I'm surprised that I enjoy this tidying phase as much as I do...I get to enjoy my novel as a reader and experience the final draft as it reveals itself. Some days I feel like I'm dusting dirt away to find hidden treasures. When I come across Good Will giveaways instead, I'm happy to make cuts. (So is my editor.)

A few more quotes from On Writing I dig:

"Write with the door closed; rewrite with the door open."

"Fiction is truth inside the lie."

"The road to hell is paved in adverbs."

"A short story is a kiss in the dark from a stranger."

"If you want to be a writer, you must do two things above all others: read a lot and write a lot."

"A little talent is a good thing to have if you want to be a writer. But the only real requirement is the ability to remember every scar."

"Life isn't a support system for art. It's the other way around."

(All quotes from Stephen King)

Tuesday, August 3, 2010

Black Hole PC

Last time I dropped my husband off at the airport, my car battery died in front of LAX. Today after dropping him off, it was worse--my COMPUTER. Rather than the novel I was eager to submerse myself in while dodging rush hour traffic, I hit the power button and found nothing to pursue but a black hole. (Sounds to me like a cheesy greeting card, right?... "My lights go off without you!" In this case, it's tragically true...)
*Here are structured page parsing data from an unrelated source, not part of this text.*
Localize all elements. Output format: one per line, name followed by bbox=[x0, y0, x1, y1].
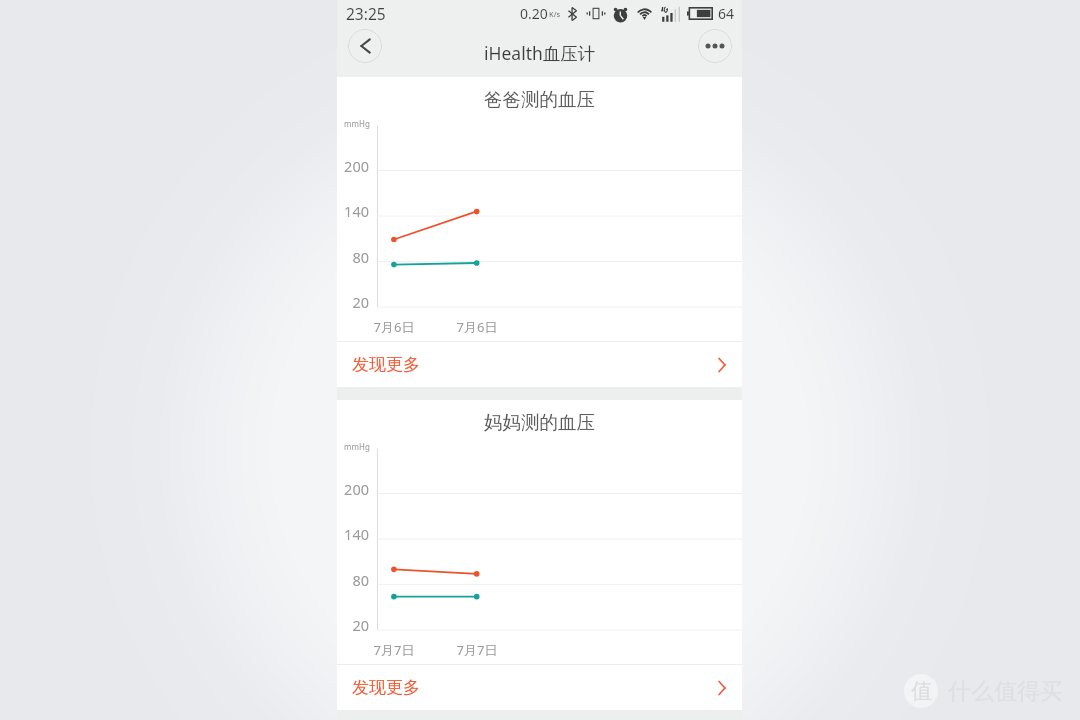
staticText: 200 bbox=[337, 156, 369, 176]
staticText: 200 bbox=[337, 479, 369, 499]
staticText: 80 bbox=[337, 247, 369, 267]
staticText: 7月6日 bbox=[447, 318, 507, 336]
staticText: iHealth血压计 bbox=[484, 41, 596, 65]
staticText: 140 bbox=[337, 524, 369, 544]
staticText: 20 bbox=[337, 615, 369, 635]
staticText: 什么值得买 bbox=[948, 677, 1063, 706]
button[interactable]: Back bbox=[348, 29, 382, 63]
staticText: 23:25 bbox=[346, 3, 386, 24]
staticText: 0.20 bbox=[520, 4, 548, 23]
staticText: 爸爸测的血压 bbox=[484, 88, 595, 111]
button[interactable]: More options bbox=[698, 29, 732, 63]
staticText: mmHg bbox=[344, 118, 370, 129]
staticText: 值 bbox=[911, 678, 932, 704]
staticText: K/s bbox=[549, 9, 561, 19]
staticText: 7月7日 bbox=[447, 641, 507, 659]
staticText: 7月7日 bbox=[364, 641, 424, 659]
staticText: 140 bbox=[337, 201, 369, 221]
button[interactable]: 发现更多 bbox=[337, 665, 742, 710]
staticText: 发现更多 bbox=[352, 354, 420, 375]
staticText: 80 bbox=[337, 570, 369, 590]
staticText: 64 bbox=[718, 4, 735, 23]
staticText: 妈妈测的血压 bbox=[484, 411, 595, 434]
staticText: 发现更多 bbox=[352, 677, 420, 698]
staticText: mmHg bbox=[344, 441, 370, 452]
staticText: 7月6日 bbox=[364, 318, 424, 336]
button[interactable]: 发现更多 bbox=[337, 342, 742, 387]
staticText: 20 bbox=[337, 292, 369, 312]
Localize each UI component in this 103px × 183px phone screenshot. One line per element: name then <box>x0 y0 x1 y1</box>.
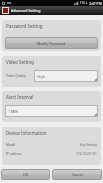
staticText: 1 MIN <box>8 109 18 114</box>
staticText: Device Information <box>6 130 47 136</box>
staticText: Cancel <box>72 172 83 177</box>
button[interactable]: OK <box>1 169 50 180</box>
button[interactable]: Modify Password <box>5 37 98 49</box>
staticText: IP address <box>6 152 22 156</box>
staticText: Video Quality <box>6 74 26 78</box>
button[interactable]: 1 MIN <box>5 105 98 117</box>
button[interactable]: Cancel <box>52 169 102 180</box>
staticText: Key Setting <box>80 143 97 147</box>
staticText: Advanced Setting <box>11 8 41 13</box>
staticText: Video Setting <box>6 59 35 65</box>
staticText: Model <box>6 143 16 147</box>
staticText: FULL <box>80 1 88 5</box>
staticText: Modify Password <box>37 41 66 46</box>
staticText: OK <box>23 172 28 177</box>
staticText: High <box>37 74 45 79</box>
staticText: 172.16.49.161 <box>76 152 97 156</box>
button[interactable]: High <box>34 70 98 82</box>
staticText: 2:47 PM <box>89 1 102 6</box>
staticText: Alert Interval <box>6 94 34 100</box>
staticText: Password Setting <box>6 23 43 29</box>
Long story short (not my strong suit, but this is a blog and I've exhausted myself in computer salesman schpeals (sp?) and "how to cut and paste in Mac" tutorials...which isn't as rough as Mac-loathers make it out to be, by the way...

You guessed it--I BOUGHT A MAC. Leaving my trusty...(more like DUSTY, bird feather/dog fur filled) old Toshiba at Best Buy to retrieve the contents the black hole ate made me sad... We've been through a lot together, the "shib" and me. *sigh*

But here I sit, all MAC-ed out, and digging it. I have lots to learn, of course...such as...how did the sales guy use it to take our picture during price check...and how do I make the internet screen and font bigger...and where do my documents disappear to after I upload them...and why is there a purple cup and saucer-type type thing (or is it a paintbrush?) bouncing around on my screen's bottom right now...?

If any writers have pointers on MAC's that might accelerate my learning curve, I'd appreciate hearing them. As for my hubby, I'm grateful I have someone to miss so much...especially in the dark. ;)

I had something deeper to chat about today, but it's long-since forgotten...or at least lurking in the "hole" contents, yet-to-be-recovered. More--hopefully--soon.